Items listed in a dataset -
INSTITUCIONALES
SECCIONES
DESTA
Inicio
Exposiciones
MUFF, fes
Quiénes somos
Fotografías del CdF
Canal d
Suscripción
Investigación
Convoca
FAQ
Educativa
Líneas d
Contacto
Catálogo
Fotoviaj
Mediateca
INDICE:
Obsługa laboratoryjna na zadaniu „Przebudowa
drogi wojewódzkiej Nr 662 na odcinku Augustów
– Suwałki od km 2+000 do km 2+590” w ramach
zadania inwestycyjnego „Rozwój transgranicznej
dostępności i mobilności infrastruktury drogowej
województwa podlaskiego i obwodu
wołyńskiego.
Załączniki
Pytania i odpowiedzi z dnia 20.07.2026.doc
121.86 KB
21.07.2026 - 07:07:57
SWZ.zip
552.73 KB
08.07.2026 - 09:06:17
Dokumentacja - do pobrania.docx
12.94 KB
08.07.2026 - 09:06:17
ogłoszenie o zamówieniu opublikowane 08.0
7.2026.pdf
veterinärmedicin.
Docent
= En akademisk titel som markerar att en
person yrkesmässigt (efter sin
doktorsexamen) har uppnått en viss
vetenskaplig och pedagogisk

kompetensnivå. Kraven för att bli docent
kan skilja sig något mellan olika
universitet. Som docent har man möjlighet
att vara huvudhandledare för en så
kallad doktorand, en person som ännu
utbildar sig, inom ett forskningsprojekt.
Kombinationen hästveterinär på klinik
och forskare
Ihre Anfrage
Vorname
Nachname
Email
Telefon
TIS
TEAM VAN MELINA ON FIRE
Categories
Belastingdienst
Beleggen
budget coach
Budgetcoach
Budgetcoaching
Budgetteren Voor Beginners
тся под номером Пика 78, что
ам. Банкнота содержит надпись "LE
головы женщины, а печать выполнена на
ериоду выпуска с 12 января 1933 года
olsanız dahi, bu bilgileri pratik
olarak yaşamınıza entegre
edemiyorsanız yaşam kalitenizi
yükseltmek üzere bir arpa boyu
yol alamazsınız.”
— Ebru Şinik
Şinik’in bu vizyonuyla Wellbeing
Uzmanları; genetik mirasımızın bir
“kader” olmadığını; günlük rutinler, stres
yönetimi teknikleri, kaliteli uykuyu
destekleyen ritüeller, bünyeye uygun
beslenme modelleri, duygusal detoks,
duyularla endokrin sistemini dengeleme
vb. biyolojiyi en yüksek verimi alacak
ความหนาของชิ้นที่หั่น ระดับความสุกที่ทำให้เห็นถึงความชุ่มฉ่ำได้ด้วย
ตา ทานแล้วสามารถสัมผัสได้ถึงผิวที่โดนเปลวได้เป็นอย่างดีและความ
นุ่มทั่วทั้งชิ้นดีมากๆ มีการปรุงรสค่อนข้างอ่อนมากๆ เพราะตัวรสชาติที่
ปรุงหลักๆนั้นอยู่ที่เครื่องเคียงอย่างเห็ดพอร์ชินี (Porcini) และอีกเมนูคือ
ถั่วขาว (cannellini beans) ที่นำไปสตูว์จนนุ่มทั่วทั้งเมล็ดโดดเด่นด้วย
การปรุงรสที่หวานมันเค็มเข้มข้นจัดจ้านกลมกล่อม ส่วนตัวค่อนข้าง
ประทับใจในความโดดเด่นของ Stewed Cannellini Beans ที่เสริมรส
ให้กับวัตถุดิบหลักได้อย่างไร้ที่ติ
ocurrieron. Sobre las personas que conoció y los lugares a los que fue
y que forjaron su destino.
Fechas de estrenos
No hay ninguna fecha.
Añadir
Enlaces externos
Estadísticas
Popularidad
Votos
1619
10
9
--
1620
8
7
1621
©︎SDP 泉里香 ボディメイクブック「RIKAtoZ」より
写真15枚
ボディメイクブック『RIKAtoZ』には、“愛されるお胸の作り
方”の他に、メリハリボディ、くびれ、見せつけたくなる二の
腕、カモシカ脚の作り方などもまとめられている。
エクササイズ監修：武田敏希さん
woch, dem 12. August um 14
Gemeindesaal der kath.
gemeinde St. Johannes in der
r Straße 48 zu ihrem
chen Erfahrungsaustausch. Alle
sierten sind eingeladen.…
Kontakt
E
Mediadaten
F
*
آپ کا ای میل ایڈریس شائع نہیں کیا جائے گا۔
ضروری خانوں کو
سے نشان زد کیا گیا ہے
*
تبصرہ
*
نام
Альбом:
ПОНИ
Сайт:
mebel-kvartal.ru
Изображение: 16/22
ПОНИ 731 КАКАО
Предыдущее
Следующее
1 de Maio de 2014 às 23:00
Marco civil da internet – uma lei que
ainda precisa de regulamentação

Problem to work on - If a line above includes the string "ボディメイクブック", pick it out.

Solution to this problem -
©︎SDP 泉里香 ボディメイクブック「RIKAtoZ」より
ボディメイクブック『RIKAtoZ』には、“愛されるお胸の作り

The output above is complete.